TASK INPUT:

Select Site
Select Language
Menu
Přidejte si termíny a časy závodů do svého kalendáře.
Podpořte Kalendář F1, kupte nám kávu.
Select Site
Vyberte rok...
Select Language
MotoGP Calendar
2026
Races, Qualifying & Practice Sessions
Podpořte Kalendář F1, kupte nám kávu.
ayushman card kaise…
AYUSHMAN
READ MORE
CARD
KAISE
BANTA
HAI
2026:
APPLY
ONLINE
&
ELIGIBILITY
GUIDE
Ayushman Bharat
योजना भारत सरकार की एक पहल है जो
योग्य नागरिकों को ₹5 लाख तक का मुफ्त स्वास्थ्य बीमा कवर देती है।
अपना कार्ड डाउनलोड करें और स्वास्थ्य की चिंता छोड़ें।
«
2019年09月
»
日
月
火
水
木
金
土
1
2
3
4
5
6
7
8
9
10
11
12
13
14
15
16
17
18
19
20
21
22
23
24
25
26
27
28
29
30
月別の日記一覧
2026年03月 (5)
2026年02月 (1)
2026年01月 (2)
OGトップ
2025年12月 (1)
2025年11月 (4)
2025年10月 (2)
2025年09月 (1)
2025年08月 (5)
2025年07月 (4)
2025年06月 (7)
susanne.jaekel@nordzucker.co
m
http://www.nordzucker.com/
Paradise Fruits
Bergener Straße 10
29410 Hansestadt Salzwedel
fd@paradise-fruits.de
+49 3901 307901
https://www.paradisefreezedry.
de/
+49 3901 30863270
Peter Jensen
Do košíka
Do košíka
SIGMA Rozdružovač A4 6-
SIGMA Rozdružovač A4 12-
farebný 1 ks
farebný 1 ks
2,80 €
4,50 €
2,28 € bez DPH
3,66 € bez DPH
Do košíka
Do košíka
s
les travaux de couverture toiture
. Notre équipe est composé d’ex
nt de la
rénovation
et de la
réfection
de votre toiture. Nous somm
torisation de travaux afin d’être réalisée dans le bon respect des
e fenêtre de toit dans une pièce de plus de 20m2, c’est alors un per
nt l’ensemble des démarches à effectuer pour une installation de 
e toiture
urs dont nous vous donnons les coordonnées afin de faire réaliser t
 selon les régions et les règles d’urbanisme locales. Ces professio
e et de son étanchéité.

AIM OF THE EXERCISE:
Say the number of lines in the records above that include the string "toiture", and no more.

THE ANSWER:
3